(Task): Could you restate word for word each line from the top of the listing below through the line containing "康问题时提供了误导性的信息。例如，当用户询问"? Keep the pictures out.

(Data for the task):
********************

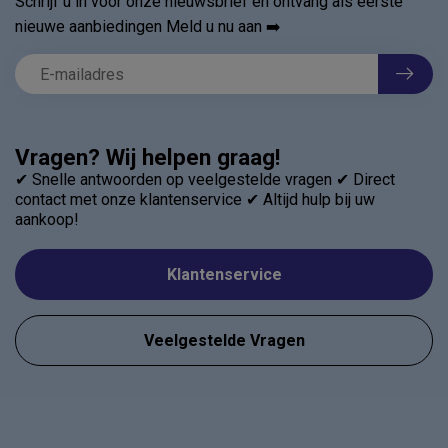
Schrijf u in voor onze nieuwsbrief en ontvang als eerste
nieuwe aanbiedingen Meld u nu aan ➡️
Vragen? Wij helpen graag!
✔ Snelle antwoorden op veelgestelde vragen ✔ Direct
contact met onze klantenservice ✔ Altijd hulp bij uw
aankoop!
Klantenservice
Veelgestelde Vragen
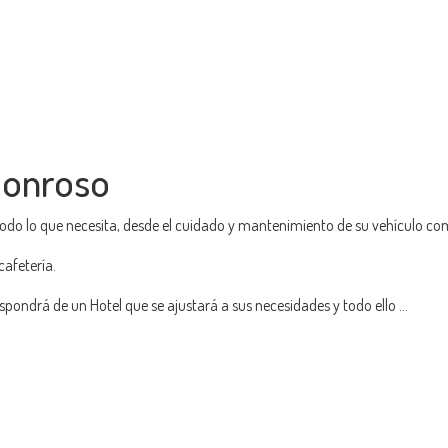
Honroso
todo lo que necesita, desde el cuidado y mantenimiento de su vehículo c
afetería.
pondrá de un Hotel que se ajustará a sus necesidades y todo ello ...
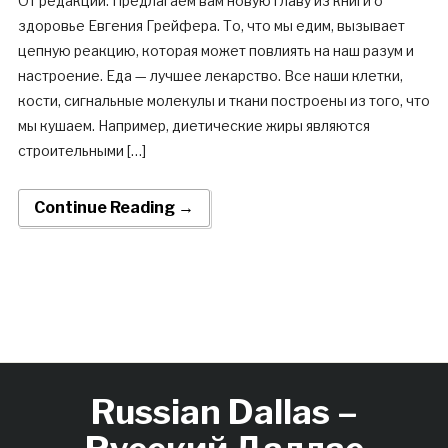
От редакции: Предлагаем вам новую главу из книги о
здоровье Евгения Грейфера. То, что мы едим, вызывает
цепную реакцию, которая может повлиять на наш разум и
настроение. Еда — лучшее лекарство. Все наши клетки,
кости, сигнальные молекулы и ткани построены из того, что
мы кушаем. Например, диетические жиры являются
строительными […]
Continue Reading →
Russian Dallas –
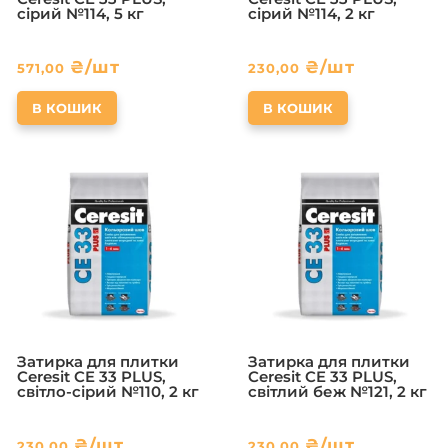
сірий №114, 5 кг
сірий №114, 2 кг
₴
/шт
₴
/шт
571,00
230,00
В КОШИК
В КОШИК
Затирка для плитки
Затирка для плитки
Ceresit CE 33 PLUS,
Ceresit CE 33 PLUS,
світло-сірий №110, 2 кг
світлий беж №121, 2 кг
₴
/шт
₴
/шт
230,00
230,00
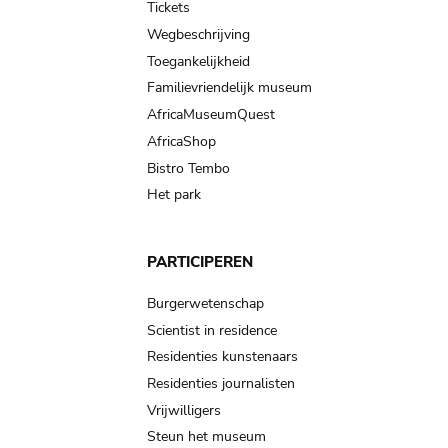
Tickets
Wegbeschrijving
Toegankelijkheid
Familievriendelijk museum
AfricaMuseumQuest
AfricaShop
Bistro Tembo
Het park
PARTICIPEREN
Burgerwetenschap
Scientist in residence
Residenties kunstenaars
Residenties journalisten
Vrijwilligers
Steun het museum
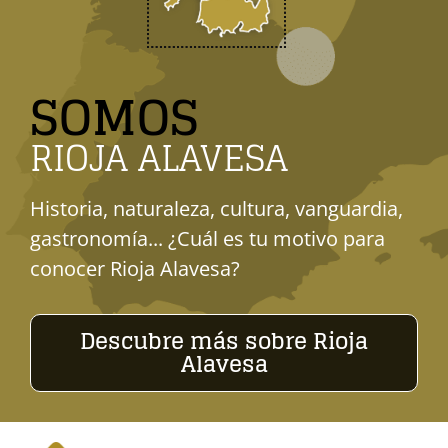
SOMOS
RIOJA ALAVESA
Historia, naturaleza, cultura, vanguardia,
gastronomía... ¿Cuál es tu motivo para
conocer Rioja Alavesa?
Descubre más sobre Rioja
Alavesa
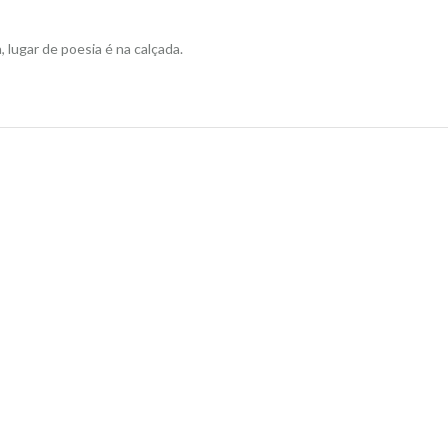
 lugar de poesia é na calçada.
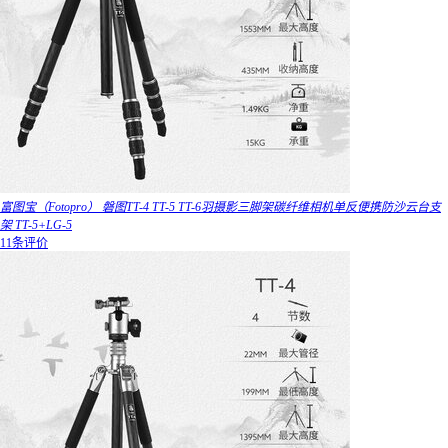
富图宝（Fotopro） 磐图TT-4 TT-5 TT-6羽摄影三脚架碳纤维相机单反便携防沙云台支
架 TT-5+LG-5
11条评价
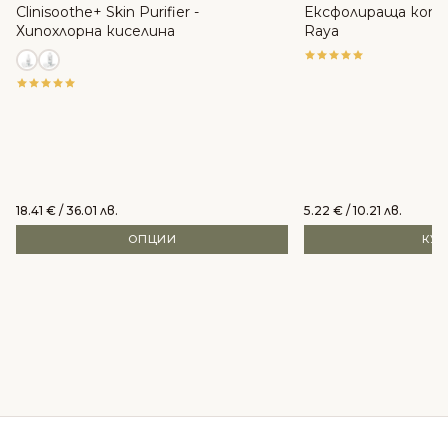
Clinisoothe+ Skin Purifier -
Ексфолираща копр
Хипохлорна киселина
Raya
18.41
€
/ 36.01 лв.
5.22
€
/ 10.21 лв.
ОПЦИИ
КУ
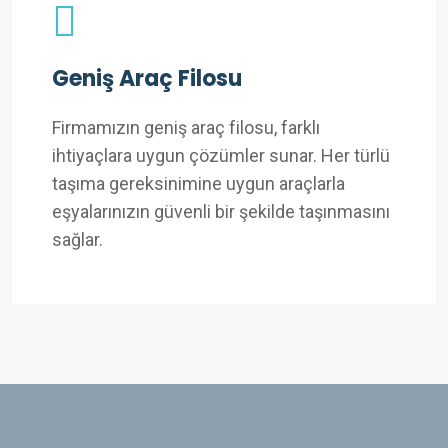
Geniş Araç Filosu
Firmamızın geniş araç filosu, farklı
ihtiyaçlara uygun çözümler sunar. Her türlü
taşıma gereksinimine uygun araçlarla
eşyalarınızın güvenli bir şekilde taşınmasını
sağlar.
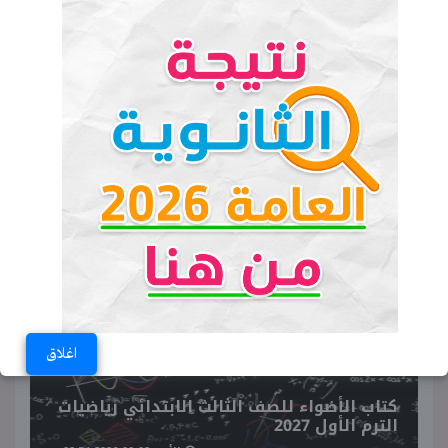
رابط نتيجة الشهادة الابتدائية 2026
ولاية نهر النيل برقم الجلوس
كتاب سلاح التلميذ للصف الثالث
الابتدائي إنجليزي ترم أول 2027
♥ ترند اليوم
اغلاق
كتاب الأضواء للصف الثالث الابتدائي رياضيات
الترم الأول 2027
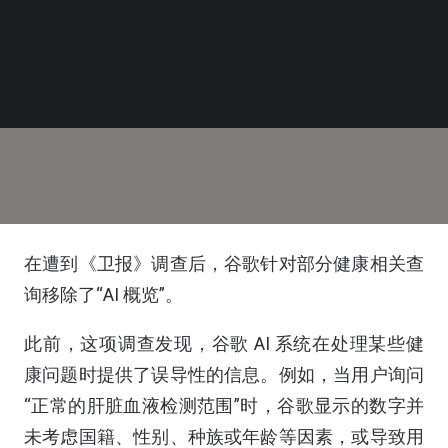
在遭到《卫报》调查后，谷歌针对部分健康相关查
询移除了“AI 概览”。
此前，这项调查发现，谷歌 AI 系统在处理某些健
康问题时提供了误导性的信息。例如，当用户询问
“正常的肝脏血液检测范围”时，谷歌显示的数字并
未考虑国籍、性别、种族或年龄等因素，或导致用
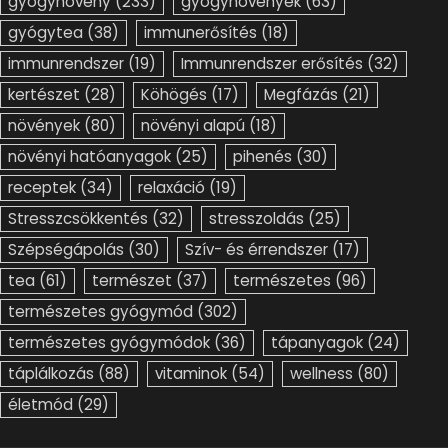
gyógynövény
(233)
gyógynövények
(63)
gyógytea
(38)
immunerősítés
(18)
immunrendszer
(19)
Immunrendszer erősítés
(32)
kertészet
(28)
Köhögés
(17)
Megfázás
(21)
növények
(80)
növényi alapú
(18)
növényi hatóanyagok
(25)
pihenés
(30)
receptek
(34)
relaxáció
(19)
Stresszcsökkentés
(32)
stresszoldás
(25)
Szépségápolás
(30)
Szív- és érrendszer
(17)
tea
(61)
természet
(37)
természetes
(96)
természetes gyógymód
(302)
természetes gyógymódok
(36)
tápanyagok
(24)
táplálkozás
(88)
vitaminok
(54)
wellness
(80)
életmód
(29)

********************

(Answer below):
Schrijf u in voor onze nieuwsbrief en ontvang als eerste
nieuwe aanbiedingen Meld u nu aan ➡️
Vragen? Wij helpen graag!
✔ Snelle antwoorden op veelgestelde vragen ✔ Direct
contact met onze klantenservice ✔ Altijd hulp bij uw
aankoop!
Klantenservice
Veelgestelde Vragen
Honroso
todo lo que necesita, desde el cuidado y mantenimiento de su vehículo c
afetería.
pondrá de un Hotel que se ajustará a sus necesidades y todo ello ...
От редакции: Предлагаем вам новую главу из книги о
здоровье Евгения Грейфера. То, что мы едим, вызывает
цепную реакцию, которая может повлиять на наш разум и
настроение. Еда — лучшее лекарство. Все наши клетки,
кости, сигнальные молекулы и ткани построены из того, что
мы кушаем. Например, диетические жиры являются
строительными […]
Continue Reading →
Russian Dallas –
сірий №114, 5 кг
сірий №114, 2 кг
₴
/шт
₴
/шт
571,00
230,00
В КОШИК
В КОШИК
Затирка для плитки
Затирка для плитки
Ceresit CE 33 PLUS,
Ceresit CE 33 PLUS,
світло-сірий №110, 2 кг
світлий беж №121, 2 кг
₴
/шт
₴
/шт
230,00
230,00
Tickets
Wegbeschrijving
Toegankelijkheid
Familievriendelijk museum
AfricaMuseumQuest
AfricaShop
Bistro Tembo
Het park
PARTICIPEREN
Burgerwetenschap
Scientist in residence
Residenties kunstenaars
Residenties journalisten
Vrijwilligers
Steun het museum
SOMOS
RIOJA ALAVESA
Historia, naturaleza, cultura, vanguardia,
gastronomía... ¿Cuál es tu motivo para
conocer Rioja Alavesa?
Descubre más sobre Rioja
Alavesa
 lugar de poesia é na calçada.
富图宝（Fotopro） 磐图TT-4 TT-5 TT-6羽摄影三脚架碳纤维相机单反便携防沙云台支
架 TT-5+LG-5
11条评价
Clinisoothe+ Skin Purifier -
Ексфолираща копр
Хипохлорна киселина
Raya
18.41
€
/ 36.01 лв.
5.22
€
/ 10.21 лв.
ОПЦИИ
КУ
Geniş Araç Filosu
Firmamızın geniş araç filosu, farklı
ihtiyaçlara uygun çözümler sunar. Her türlü
taşıma gereksinimine uygun araçlarla
eşyalarınızın güvenli bir şekilde taşınmasını
sağlar.
رابط نتيجة الشهادة الابتدائية 2026
ولاية نهر النيل برقم الجلوس
كتاب سلاح التلميذ للصف الثالث
الابتدائي إنجليزي ترم أول 2027
♥ ترند اليوم
اغلاق
كتاب الأضواء للصف الثالث الابتدائي رياضيات
الترم الأول 2027
在遭到《卫报》调查后，谷歌针对部分健康相关查
询移除了“AI 概览”。
此前，这项调查发现，谷歌 AI 系统在处理某些健
康问题时提供了误导性的信息。例如，当用户询问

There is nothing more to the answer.